When Omega leaders analyzed the data in the maps, they realized that pricing wasn’t the only reason for declining sales. A more profound issue was customers’ dissatisfaction with the perceived price-to-quality ratio, especially when compared with competitors’ offerings. That insight prompted the team to consider enhancing the headphones with additional features, offering more-affordable alternatives, and possibly switching to a service model.

Phase 4: Elevate

This phase involves exploring how the problem connects to broader organizational issues. It’s like zooming out on a map to understand where a city lies in relation to the whole country or continent. This bird’s-eye view reveals interconnected issues and their implications.

For this analysis, we recommend the four-frame model developed by Lee Bolman and Terrence Deal, which offers distinct lenses through which to view the problem at a higher level. The structural frame helps you explore formal structures (such as hierarchy and reporting relationships); processes (such as workflow); and systems, rules, and policies. This frame examines efficiency, coordination, and alignment of activities.

The human resources frame focuses on people, relationships, and social dynamics. This includes teamwork, leadership, employee motivation, engagement, professional development, and personal growth. In this frame, the organization is seen as a community or a family that recognizes that talent is its most valuable asset. The political frame delves into power dynamics, competing interests, conflicts, coalitions, and negotiations. From this perspective, organizations are arenas where various stakeholders vie for resources and engage in political struggles to influence decisions. It helps you see how power is distributed, used, and contested.

The symbolic frame highlights the importance of symbols, rituals, stories, and shared values in shaping group identity and culture. In it, organizations are depicted as theaters through which its members make meaning.

Using this model, the Omega team generated the following insights in the four frames:

Structural.

A deeper look into the company’s structure revealed siloing and a lack of coordination between the R&D and marketing departments, which had led to misaligned messaging to customers. It also highlighted a lack of collaboration between the two functions and pointed to the need to communicate with the target market about the product’s features and benefits in a coherent and compelling way.

Human resources.

This frame revealed that the declining sales and price hikes had ramped up pressure on the sales team, damaging morale. The demotivated team was struggling to effectively promote the product, making it harder to recover from declining sales. Omega realized it was lacking adequate support, training, and incentives for the team.

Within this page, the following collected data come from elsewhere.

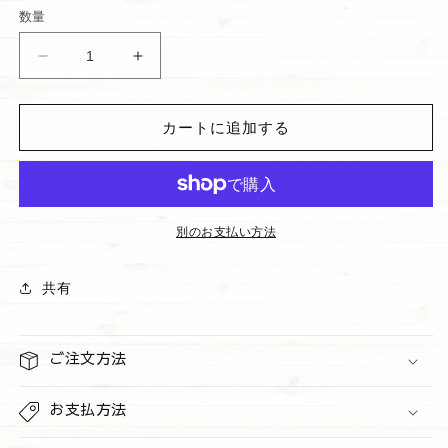
価
数量
格
ハ
ハ
ン
ン
ド
ド
カートに追加する
サ
サ
ニ
ニ
タ
タ
イ
イ
ザ
ザ
別のお支払い方法
ー
ー
&quot;Champagne
&quot;Champagne
共有
Apple
Apple
and
and
Honey&quot;
Honey&quot;
ご注文方法
抗
抗
菌
菌
お支払方法
ハ
ハ
ン
ン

The key insight from this frame was that the finance team’s reluctance to approve promotions in the sales group to maintain margins was exacerbating the morale problem. Omega understood that investing in sales leadership development while still generating profits was crucial for long-term success and that frank discussions about the issue were needed.

This frame highlighted an important misalignment in perception: The company believed that its headphones were of “top quality,” while customers reported in surveys that they were “overpriced.” This divergence raised alarm that branding, marketing, and pricing strategies, which were all predicated on the central corporate value of superior quality, were no longer resonating with customers. Omega realized that it had been paying too little attention to quality assurance and functionality.

Phase 5: Envision

In this phase, you transition from framing the problem to actively imagining and designing solutions. This involves synthesizing the insights gained from earlier phases and crafting a shared vision of the desired future state.

Here we recommend using a technique known as backcasting. First, clearly define your desired goal. For example, a team struggling with missed deadlines and declining productivity might aim to achieve on-time completion rates of 98% for its projects and increase its volume of projects by 5% over the next year. Next, reverse engineer the path to achieving your goal. Outline key milestones required over both the short term and the long term. For each one, pinpoint specific interventions, strategies, and initiatives that will propel you closer to your goal. These may encompass changes in processes, policies, technologies, and behaviors. Synthesize the activities into a sequenced, chronological, prioritized road map or action plan, and allocate the resources, including time, budget, and personnel, necessary to implement your plan. Finally, monitor progress toward your goal and be prepared to adjust the plan in response to outcomes, feedback, or changing circumstances. This approach ensures that the team’s efforts in implementing the insights from the previous phases are strategically and purposefully directed toward a concrete destination.

Applying the Approach

Albert Einstein once said, “If I had one hour to solve a problem, I would spend 55 minutes thinking about the problem and five minutes thinking about the solution.” That philosophy underpins our E5 framework, which provides a structured approach for conscientiously engaging with complex problems before leaping to solutions.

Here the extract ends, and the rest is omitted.